Ideally, all parties to a contract should fulfill their responsibilities. However, sometimes, one party fails to fulfill its responsibilities. When this happens, the contract is breached. Because a contract is a legally enforceable agreement, the party that suffers damage due to another’s breach can sue them in court. In this case, the party that has suffered injury will be the plaintiff, and the party in breach will be the defendant.
To succeed in a breach of contract suit, the plaintiff must prove to the court several things. These are: that a valid contract existed between the two parties, that they performed their contractual responsibilities, that the defendant failed to fulfill its duties, and that the defendant’s breach occasioned the plaintiff’s losses.
The plaintiff must first prove that a contract existed between it and the defendant. A contract should exist, but it must also be valid since only valid contracts are legally enforceable. For a contract to be valid, it must have all the essential elements of a contract, including an offer by one party to another, an acceptance by the other, an exchange of something valuable (consideration), and execution by both parties. Both parties must have the legal capacity to enter into a contract, and the contract must not be for the performance of an illegal act.
After proving a valid contract existed, the plaintiff must show that it fulfilled its responsibilities as established in the contract. The defendant failed to honor its end of the agreement (breached the contract). The court recognizes various types of breaches of contract, including minor and material breaches.

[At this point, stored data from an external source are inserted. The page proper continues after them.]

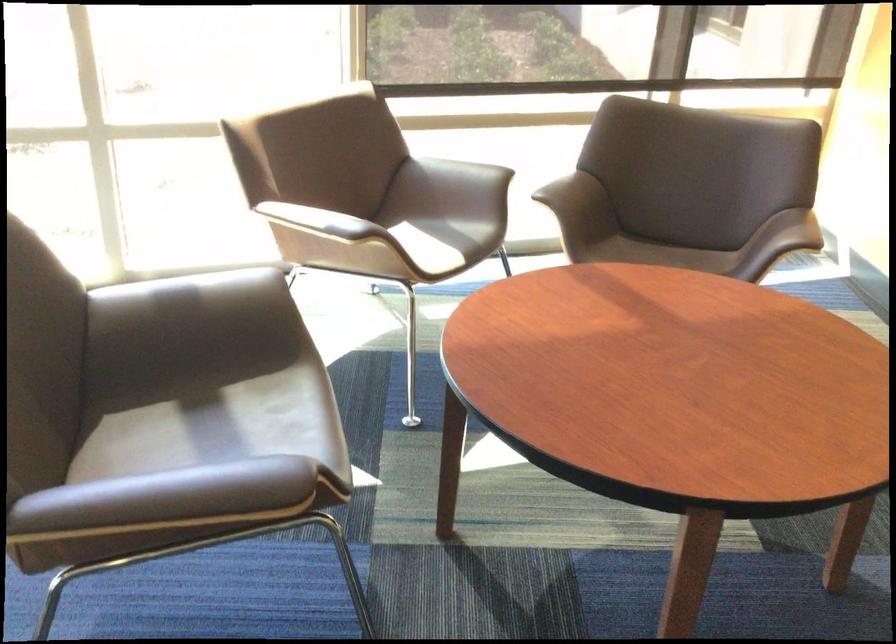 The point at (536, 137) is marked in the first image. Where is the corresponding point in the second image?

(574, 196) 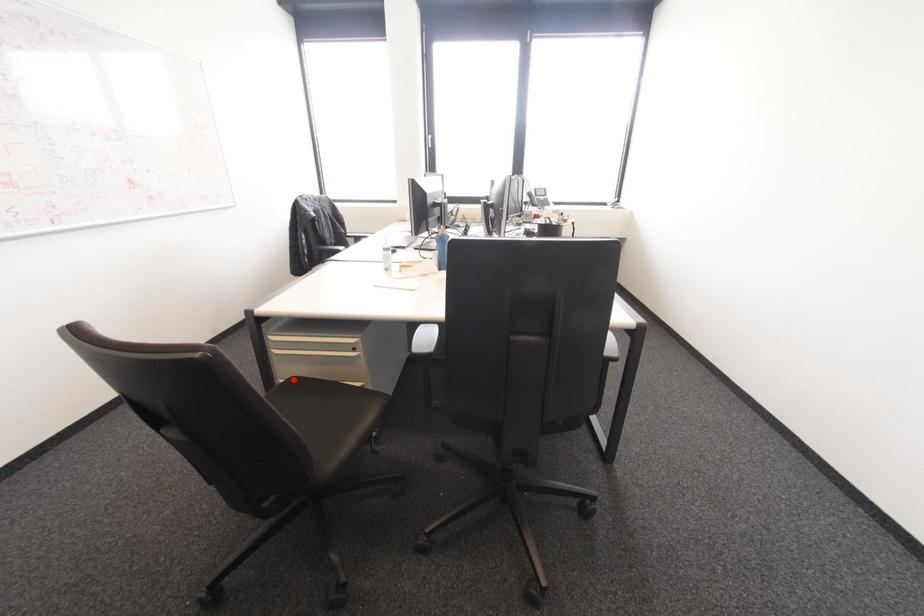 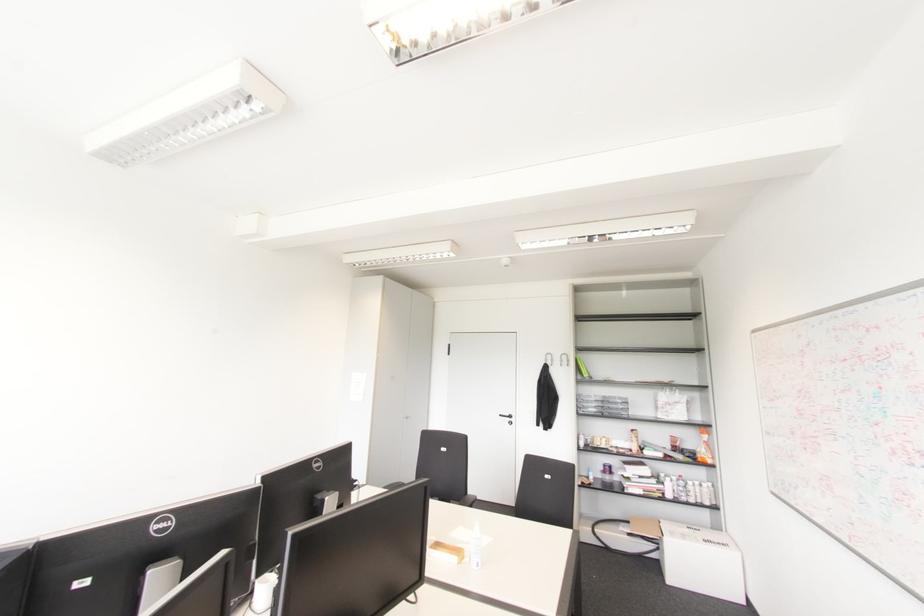 Question: I am providing you with two images of the same scene from different viewpoints. A red point is marked on the first image. Can you still see the location of the red point in image 2?

Choices:
 (A) Yes
 (B) No

Answer: (B) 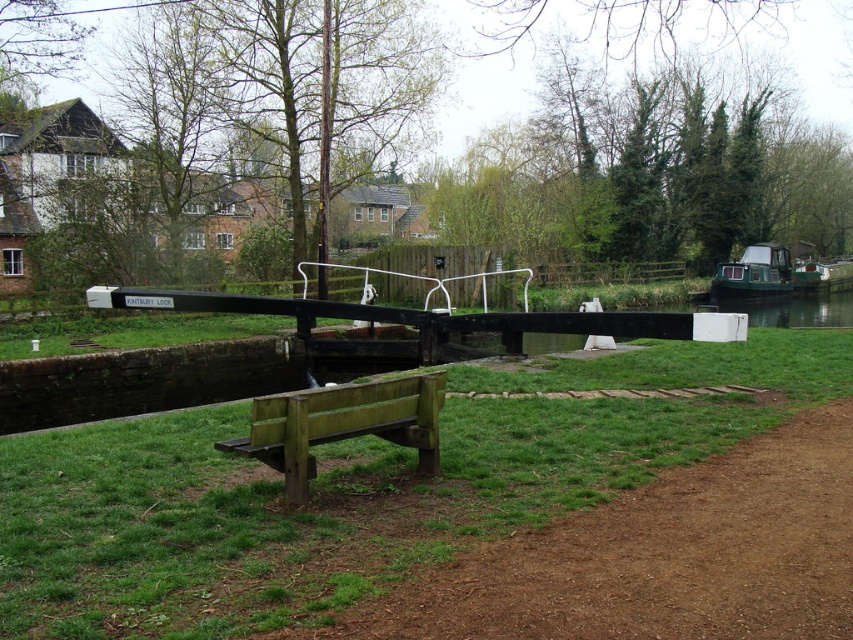 Who is more distant from viewer, (558, 547) or (372, 420)?

Point (372, 420)

Is brown dirt path at lower right behind green weathered wood bench at lower center?

No, brown dirt path at lower right is in front of green weathered wood bench at lower center.

Between point (576, 577) and point (366, 428), which one is positioned behind?

Point (366, 428)

You are a GUI agent. You are given a task and a screenshot of the screen. Output one action in this format:
    pyautogui.click(x=<x>, y=<y>)
    Task: Click on the brown dirt path at lower right
    The image size is (853, 640).
    Given the screenshot: What is the action you would take?
    pyautogui.click(x=662, y=556)

Who is positioned more to the left, brown dirt path at lower right or green matte boat at right?

Positioned to the left is brown dirt path at lower right.

Between point (741, 588) and point (743, 285), which one is positioned behind?

The point (743, 285) is behind.

Find the location of `brown dirt path at lower right`. brown dirt path at lower right is located at coordinates (662, 556).

Can you confirm if green weathered wood bench at lower center is wider than green matte boat at right?

Incorrect, green weathered wood bench at lower center's width does not surpass green matte boat at right's.

Where is `green weathered wood bench at lower center`? green weathered wood bench at lower center is located at coordinates (341, 424).

Which is in front, point (339, 396) or point (718, 272)?

Point (339, 396)

Identify the location of green weathered wood bench at lower center. This screenshot has width=853, height=640. click(x=341, y=424).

A breach is minor when it only involves some of the terms of the agreement but does not reach its core. For example, if a contract is for the sale of a car and the seller agrees to deliver a Mustang to the buyer with a radio inside, and the seller delivers the car without the radio, the breach is minor. This is because it affects some terms of the contract but not its core, which is the sale of a car. A material breach goes to the core of the contract. One party fails to perform its responsibilities entirely or fails to deliver on the core terms.
Finally, the plaintiff must also show that it suffered an injury due to the breach of contract. These are usually financial losses. If a plaintiff is successful in its suit, the court may give an order of specific performance requiring the defendant to fulfill its contractual responsibilities or award damages to the plaintiff. The damages can be compensatory, bringing the plaintiff to the position it would have been in had the breach not happened, or punitive, to punish the defendant for the breach. The court may also cancel the contract, relieving all parties of their contractual duties.
The defendant, however, has various defenses it can use to defeat the plaintiff’s claim. For example, it can argue the contract was invalid, say for lack of capacity, execution, or intention to enter into the contract. The defendant can also argue the impossibility of performance (that it cannot perform its responsibilities because of factors beyond its control), that the suit is time-barred by the statute of limitations, or that the plaintiff waived its right to claim against it for breach.